The first company to mass produce bicycles, however, was Michaux et Cie, founded in Paris in 1868. Their design, made of two pieces of cast iron bolted together, was easier to pedal than the Scottish ones, but it had stability and comfort problems: the pedals were mounted on the front wheel, which made it difficult to steer, earning it the nickname the "boneshaker". Michaux, however, named it the Vélocipède.
The Vélocipède was also a success in the Netherlands, where Henricus Burgers in Deventer founded the First Dutch Vélocipède Factory in 1869. Its brief popularity was destroyed in France by the 1870 Franco-Prussian War, however the boneshaker remained more common in the UK.
The penny-farthing
Improvements on the Vélocipède led to the development of the large front wheel bicycle known now as the penny-farthing, named for the coins. This design has a larger front wheel (the penny) to enable higher speeds, a smaller rear wheel (the farthing) and a lighter frame.
As penny-farthings travelled fast and riders were high up in the air, they were mostly only ridden by young men. Riders could be thrown over the front wheel ("taking a header" or "coming a cropper"), with two broken wrists not uncommon.
English inventor James Starley developed the "Ariel" model for the British market, with ball bearings, solid rubber tyres and hollow steel frame pieces. This design was exported all over the world, slowly being taken up in France after the war, as well as in the US and the British Empire. The machines were not especially cheap, however, so bicycling remained the province of the urban well-off.
The safety bicycle
That all changed with the development of the safety bicycle, which made cycling safe for both men and women of all ages. John Kemp Starley, James Starley’s nephew, produced the first successful design, which had a steerable front wheel, equal-sized wheels and a chain drive on the rear wheel.
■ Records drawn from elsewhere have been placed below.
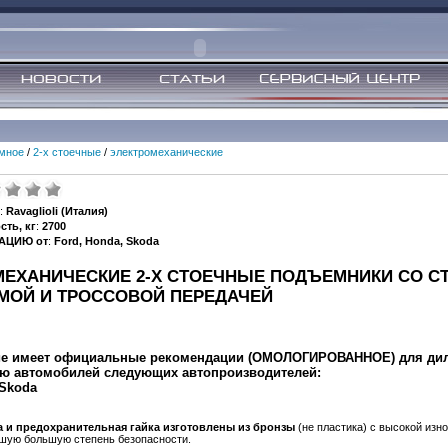
мное
/
2-х стоечные
/
электромеханические
:
Ravaglioli (Италия)
ть, кг
:
2700
АЦИЮ от
:
Ford, Honda, Skoda
МЕХАНИЧЕСКИЕ 2-Х СТОЕЧНЫЕ ПОДЪЕМНИКИ СО С
МОЙ И ТРОССОВОЙ ПЕРЕДАЧЕЙ
е имеет официальные рекомендации (ОМОЛОГИРОВАННОЕ) для дил
ю автомобилей следующих автопроизводителей:
 Skoda
а и предохранительная гайка изготовлены из бронзы
(не пластика) с высокой изн
чшую большую степень безопасности.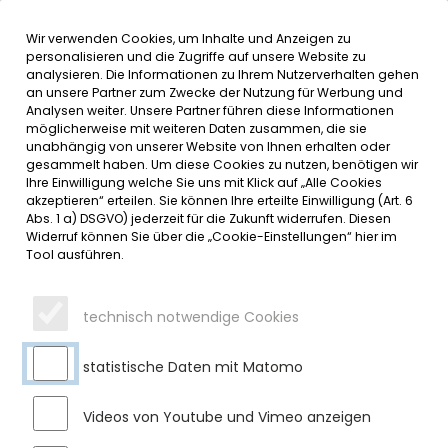
Wir verwenden Cookies, um Inhalte und Anzeigen zu
MENÜ
Inhalt der Seite anspringen
Informationen und Einstellungen 
personalisieren und die Zugriffe auf unsere Website zu
analysieren. Die Informationen zu Ihrem Nutzerverhalten gehen
an unsere Partner zum Zwecke der Nutzung für Werbung und
SERVICE
Analysen weiter. Unsere Partner führen diese Informationen
möglicherweise mit weiteren Daten zusammen, die sie
unabhängig von unserer Website von Ihnen erhalten oder
GROSSZÜGIGE SPENDEN AN DIE S
gesammelt haben. Um diese Cookies zu nutzen, benötigen wir
Ihre Einwilligung welche Sie uns mit Klick auf „Alle Cookies
TIFTUNG SENIORENBETREUUNG S
akzeptieren“ erteilen. Sie können Ihre erteilte Einwilligung (Art. 6
Abs. 1 a) DSGVO) jederzeit für die Zukunft widerrufen. Diesen
ULZBERG
Widerruf können Sie über die „Cookie-Einstellungen“ hier im
Tool ausführen.
Dienstag, 16.01.2024
Firma Breher Fenster + Türen und weitere ortsansässige
technisch notwendige Cookies
Unternehmen unterstützen Sulzberger Seniorenwohnanlage
statistische Daten mit Matomo
In der
Seniorenwohnanlage „Theresia“ in der
Marktgemeinde Sulzberg durfte man sich zum
Jahresende über mehrere Spenden freuen. Markus Breher,
Videos von Youtube und Vimeo anzeigen
Inhaber der in Petersthal ansässigen
Firma Breher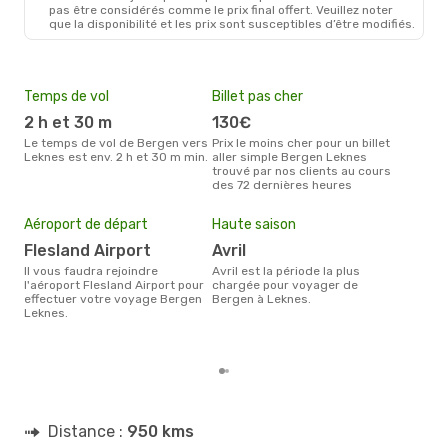
pas être considérés comme le prix final offert. Veuillez noter
que la disponibilité et les prix sont susceptibles d’être modifiés.
Temps de vol
Billet pas cher
Com
2 h et 30 m
130€
W
Le temps de vol de Bergen vers
Prix le moins cher pour un billet
Les compagnie(s) aérienne(s)
Leknes est env. 2 h et 30 m min.
aller simple Bergen Leknes
effe
trouvé par nos clients au cours
ent
des 72 dernières heures
Mei
eff
Aéroport de départ
Haute saison
rés
Flesland Airport
avril
a
Il vous faudra rejoindre
avril est la période la plus
Selon les dernières données,
l'aéroport Flesland Airport pour
chargée pour voyager de
août
effectuer votre voyage Bergen
Bergen à Leknes.
pour
Leknes.
d´un
et 
Distance :
950 kms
As Starley didn’t patent his design, it was widely imitated and by 1890 had completely replaced the penny-farthing in North America and Western Europe. Its improved design was helped by John Dunlop’s reinvention of the pneumatic bicycle tyre in 1888, which made for a much smoother ride.
These improvements meant that by the late 1890s, the safety bicycle was very popular among the upper and middle classes of Europe and North America. It was also the first bicycle really suitable for women (given the fashions and mores of the time) and was taken up by them in large numbers.
Egalitarian cycling
The improved manufacturing process of Western Wheel Works in Chicago, using mass production and stamping for the frames, reduced production costs, in turn reducing prices. This made their "Crescent" bicycles affordable for working people, with massive exports from the United States lowering prices in Europe.
The impact that bicycles had on women in particular was great, as it gave them unprecedented mobility, even bringing about a sartorial change towards "rational dress", dispensing with corsets and ankle-length skirts.
Cycling in the 20th and 21st centuries
While cycling decreased in popularity in North America as people came to prefer the automobile, it continued to grow in Europe over the first half of the 20th century, with commuting, bicycle racing and "cyclotouring" all popular activities, as they are today.
Using gears on bikes was allowed by European racing organisations in the 1930s, although ordinary bikes, including most military bikes used in World War II, were still single speed.
After the war, developments in cycling have focused mostly on getting bicycles to be lighter and faster, using new technology such as carbon fibre or 3D printing. The model that most people ride around the Netherlands, the ever-popular omafiets, is still largely based on John Kemp Starley’s design from the 1880s.